__ABOUT THIS TASK__. What lines in the records below mention "HISTORIAL"? List them all.

Entries taken from a collection:
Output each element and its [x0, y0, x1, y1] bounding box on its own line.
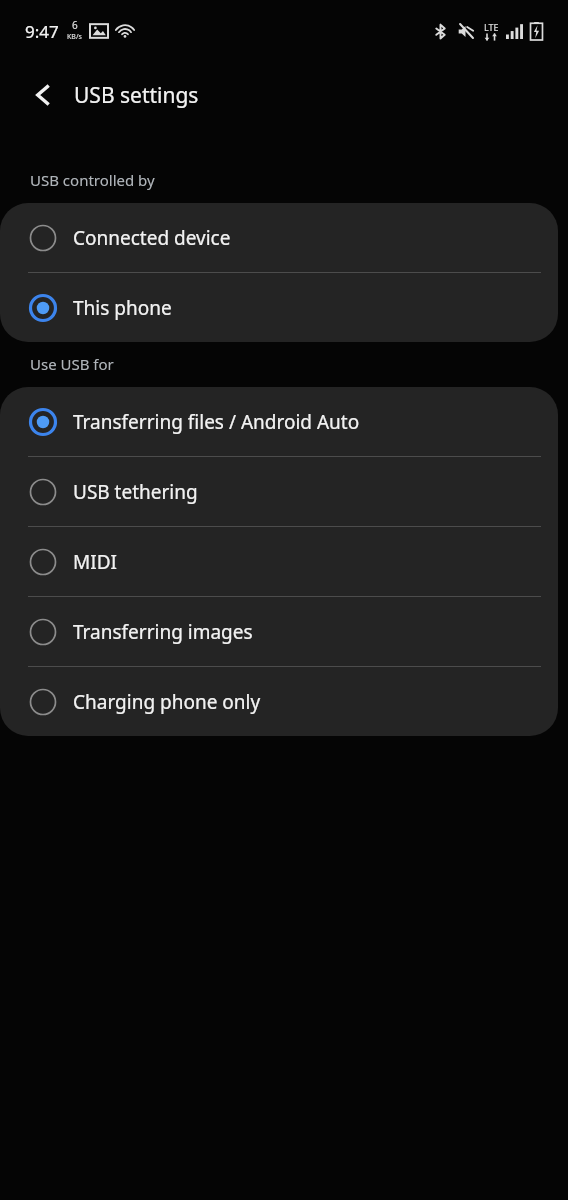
staticText: 6: [72, 18, 78, 32]
staticText: USB tethering: [73, 479, 198, 505]
staticText: Connected device: [73, 225, 231, 251]
staticText: LTE: [484, 21, 499, 33]
staticText: KB/s: [67, 32, 82, 42]
staticText: USB settings: [74, 81, 199, 110]
staticText: Transferring files / Android Auto: [73, 409, 360, 435]
staticText: MIDI: [73, 549, 117, 575]
button[interactable]: Charging phone only: [0, 667, 558, 736]
button[interactable]: USB tethering: [0, 457, 558, 526]
staticText: 9:47: [25, 20, 59, 43]
staticText: Transferring images: [73, 619, 253, 645]
button[interactable]: Back: [21, 73, 65, 117]
button[interactable]: Transferring files / Android Auto: [0, 387, 558, 456]
staticText: Charging phone only: [73, 689, 261, 715]
staticText: Use USB for: [30, 354, 114, 374]
button[interactable]: MIDI: [0, 527, 558, 596]
button[interactable]: Transferring images: [0, 597, 558, 666]
button[interactable]: This phone: [0, 273, 558, 342]
staticText: This phone: [73, 295, 172, 321]
staticText: USB controlled by: [30, 170, 155, 190]
button[interactable]: Connected device: [0, 203, 558, 272]
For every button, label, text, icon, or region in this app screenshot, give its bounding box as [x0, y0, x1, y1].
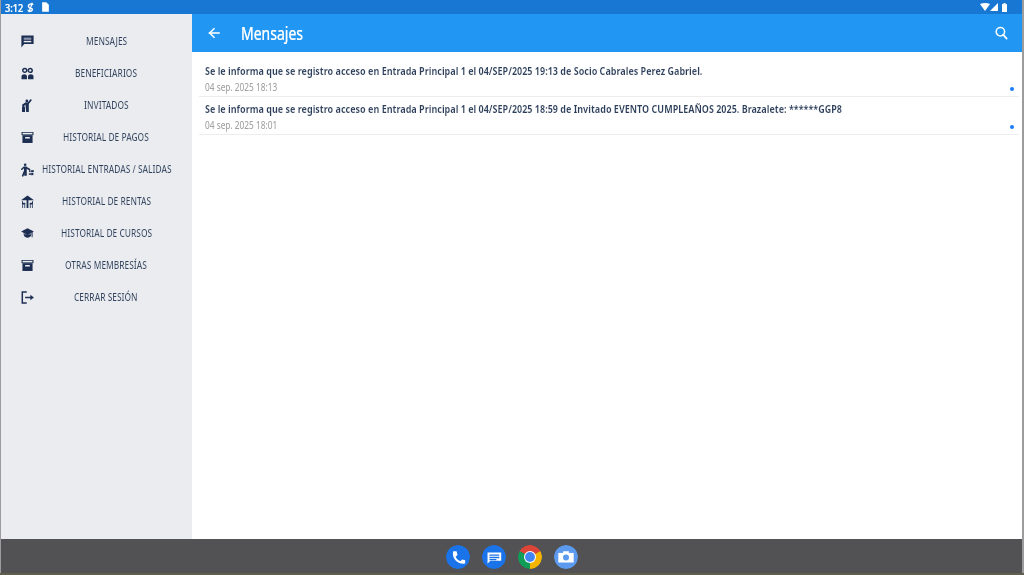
button[interactable]: BENEFICIARIOS: [0, 57, 192, 89]
staticText: 3:12: [5, 0, 23, 14]
staticText: HISTORIAL DE RENTAS: [62, 194, 152, 208]
staticText: 04 sep. 2025 18:13: [205, 80, 278, 94]
staticText: OTRAS MEMBRESÍAS: [65, 258, 147, 272]
button[interactable]: Se le informa que se registro acceso en …: [192, 59, 1024, 97]
button[interactable]: HISTORIAL DE CURSOS: [0, 217, 192, 249]
button[interactable]: Messages: [482, 545, 506, 569]
button[interactable]: OTRAS MEMBRESÍAS: [0, 249, 192, 281]
staticText: HISTORIAL ENTRADAS / SALIDAS: [42, 162, 172, 176]
staticText: BENEFICIARIOS: [75, 66, 137, 80]
button[interactable]: Back: [197, 14, 231, 52]
staticText: HISTORIAL DE CURSOS: [61, 226, 152, 240]
button[interactable]: Chrome: [518, 545, 542, 569]
button[interactable]: HISTORIAL DE RENTAS: [0, 185, 192, 217]
button[interactable]: Se le informa que se registro acceso en …: [192, 97, 1024, 135]
staticText: INVITADOS: [84, 98, 129, 112]
button[interactable]: INVITADOS: [0, 89, 192, 121]
button[interactable]: CERRAR SESIÓN: [0, 281, 192, 313]
staticText: MENSAJES: [86, 34, 128, 48]
button[interactable]: Search: [984, 14, 1018, 52]
staticText: 04 sep. 2025 18:01: [205, 118, 278, 132]
button[interactable]: Camera: [554, 545, 578, 569]
staticText: Mensajes: [241, 21, 303, 45]
staticText: Se le informa que se registro acceso en …: [205, 101, 843, 116]
staticText: HISTORIAL DE PAGOS: [63, 130, 149, 144]
staticText: CERRAR SESIÓN: [74, 290, 138, 304]
button[interactable]: HISTORIAL DE PAGOS: [0, 121, 192, 153]
button[interactable]: MENSAJES: [0, 25, 192, 57]
button[interactable]: HISTORIAL ENTRADAS / SALIDAS: [0, 153, 192, 185]
button[interactable]: Phone: [446, 545, 470, 569]
staticText: Se le informa que se registro acceso en …: [205, 63, 703, 78]
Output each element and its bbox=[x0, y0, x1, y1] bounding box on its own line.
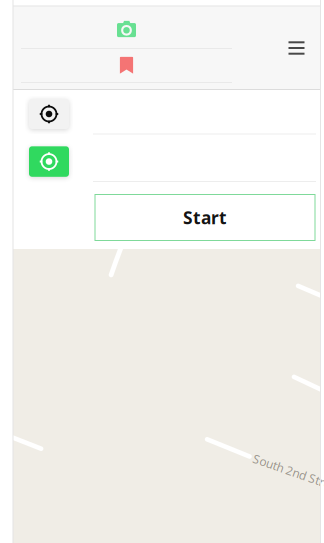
button[interactable]: Start bbox=[95, 194, 315, 240]
staticText: South 2nd Street bbox=[250, 470, 324, 485]
button[interactable]: Menu bbox=[274, 26, 318, 70]
button[interactable]: Pick location on map bbox=[29, 99, 69, 129]
staticText: Start bbox=[183, 206, 227, 229]
button[interactable]: Use current location bbox=[29, 146, 69, 177]
button[interactable]: Saved places bbox=[76, 48, 176, 82]
button[interactable]: Camera bbox=[76, 10, 176, 48]
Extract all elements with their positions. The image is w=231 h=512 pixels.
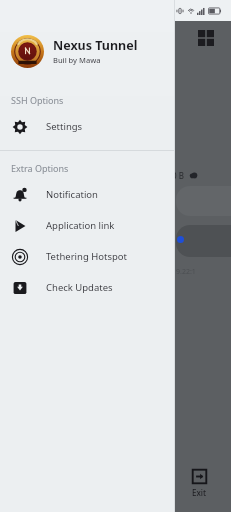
button[interactable]: Exit	[176, 462, 222, 504]
staticText: Check Updates	[46, 281, 113, 294]
staticText: Buil by Mawa	[53, 55, 101, 65]
button[interactable]	[176, 225, 231, 257]
staticText: 9.22:1	[176, 267, 196, 277]
button[interactable]: Tethering Hotspot	[0, 241, 175, 272]
staticText: Extra Options	[11, 162, 69, 174]
button[interactable]: Nexus Tunnel	[0, 21, 175, 81]
button[interactable]: Windows	[198, 30, 214, 46]
button[interactable]: Settings	[0, 111, 175, 142]
staticText: 0 B	[172, 170, 184, 181]
staticText: Exit	[192, 487, 207, 498]
button[interactable]: Check Updates	[0, 272, 175, 303]
staticText: Tethering Hotspot	[46, 250, 127, 263]
staticText: Nexus Tunnel	[53, 37, 138, 54]
button[interactable]: Notification	[0, 179, 175, 210]
staticText: Notification	[46, 188, 98, 201]
button[interactable]: Application link	[0, 210, 175, 241]
staticText: SSH Options	[11, 94, 64, 106]
staticText: Application link	[46, 219, 115, 232]
staticText: Settings	[46, 120, 83, 133]
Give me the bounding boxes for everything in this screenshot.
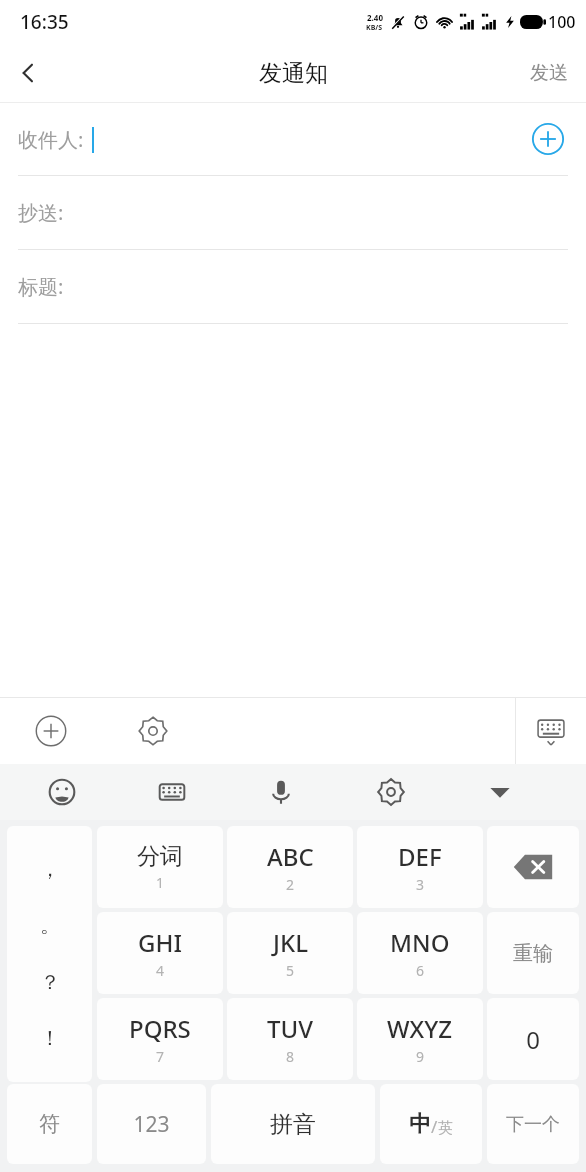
- staticText: 9: [416, 1047, 425, 1066]
- button[interactable]: PQRS: [97, 998, 223, 1080]
- button[interactable]: 符: [7, 1084, 92, 1164]
- button[interactable]: Voice input: [255, 766, 307, 818]
- button[interactable]: 抄送:: [0, 176, 586, 249]
- staticText: ，: [40, 857, 60, 882]
- staticText: 发通知: [259, 59, 328, 88]
- staticText: 0: [526, 1023, 540, 1056]
- button[interactable]: WXYZ: [357, 998, 483, 1080]
- staticText: JKL: [273, 926, 308, 959]
- staticText: 3: [416, 875, 425, 894]
- staticText: 2.40: [367, 12, 383, 23]
- staticText: 分词: [137, 842, 183, 871]
- staticText: TUV: [267, 1012, 313, 1045]
- staticText: ？: [40, 970, 60, 995]
- staticText: 重输: [513, 941, 553, 966]
- staticText: ABC: [267, 840, 314, 873]
- staticText: 4: [156, 961, 165, 980]
- button[interactable]: Attach: [0, 698, 102, 764]
- staticText: 2: [286, 875, 295, 894]
- button[interactable]: 重输: [487, 912, 579, 994]
- button[interactable]: 拼音: [211, 1084, 375, 1164]
- staticText: 8: [286, 1047, 295, 1066]
- button[interactable]: DEF: [357, 826, 483, 908]
- button[interactable]: 123: [97, 1084, 206, 1164]
- button[interactable]: MNO: [357, 912, 483, 994]
- staticText: 。: [40, 913, 60, 938]
- button[interactable]: 分词: [97, 826, 223, 908]
- button[interactable]: Hide keyboard: [516, 698, 586, 764]
- button[interactable]: 发送: [512, 44, 586, 102]
- button[interactable]: 0: [487, 998, 579, 1080]
- button[interactable]: Add recipient: [528, 119, 568, 159]
- staticText: 英: [438, 1119, 453, 1138]
- button[interactable]: 中: [380, 1084, 482, 1164]
- staticText: 16:35: [20, 9, 69, 35]
- staticText: MNO: [390, 926, 450, 959]
- staticText: 抄送:: [18, 199, 64, 226]
- staticText: 123: [133, 1110, 170, 1139]
- button[interactable]: Input settings: [365, 766, 417, 818]
- button[interactable]: Hide input: [474, 766, 526, 818]
- staticText: ！: [40, 1026, 60, 1051]
- button[interactable]: Keyboard layout: [146, 766, 198, 818]
- staticText: 发送: [530, 61, 568, 85]
- staticText: /: [431, 1115, 438, 1138]
- button[interactable]: Back: [0, 45, 56, 101]
- button[interactable]: ABC: [227, 826, 353, 908]
- staticText: DEF: [398, 840, 442, 873]
- staticText: 拼音: [270, 1110, 316, 1139]
- button[interactable]: 收件人:: [0, 103, 586, 175]
- staticText: 1: [156, 873, 165, 892]
- staticText: PQRS: [129, 1012, 191, 1045]
- staticText: 中: [409, 1110, 431, 1138]
- button[interactable]: GHI: [97, 912, 223, 994]
- staticText: 5: [286, 961, 295, 980]
- button[interactable]: ，: [7, 826, 92, 1082]
- button[interactable]: 标题:: [0, 250, 586, 323]
- button[interactable]: 下一个: [487, 1084, 579, 1164]
- button[interactable]: JKL: [227, 912, 353, 994]
- button[interactable]: Emoji: [36, 766, 88, 818]
- staticText: 标题:: [18, 273, 64, 300]
- staticText: 6: [416, 961, 425, 980]
- staticText: KB/S: [366, 23, 383, 33]
- staticText: GHI: [138, 926, 182, 959]
- staticText: 100: [548, 11, 576, 33]
- staticText: WXYZ: [387, 1012, 453, 1045]
- button[interactable]: Backspace: [487, 826, 579, 908]
- staticText: 收件人:: [18, 126, 84, 153]
- staticText: 7: [156, 1047, 165, 1066]
- staticText: 符: [39, 1111, 60, 1137]
- button[interactable]: Settings: [102, 698, 204, 764]
- staticText: 下一个: [506, 1113, 560, 1136]
- button[interactable]: TUV: [227, 998, 353, 1080]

__SOLUTION FOR THIS PROBLEM__.
staticText: HISTORIAL DE RENTAS: [62, 194, 152, 208]
button[interactable]: HISTORIAL DE CURSOS: [0, 217, 192, 249]
staticText: HISTORIAL ENTRADAS / SALIDAS: [42, 162, 172, 176]
staticText: HISTORIAL DE CURSOS: [61, 226, 152, 240]
button[interactable]: HISTORIAL DE RENTAS: [0, 185, 192, 217]
staticText: HISTORIAL DE PAGOS: [63, 130, 149, 144]
button[interactable]: HISTORIAL DE PAGOS: [0, 121, 192, 153]
button[interactable]: HISTORIAL ENTRADAS / SALIDAS: [0, 153, 192, 185]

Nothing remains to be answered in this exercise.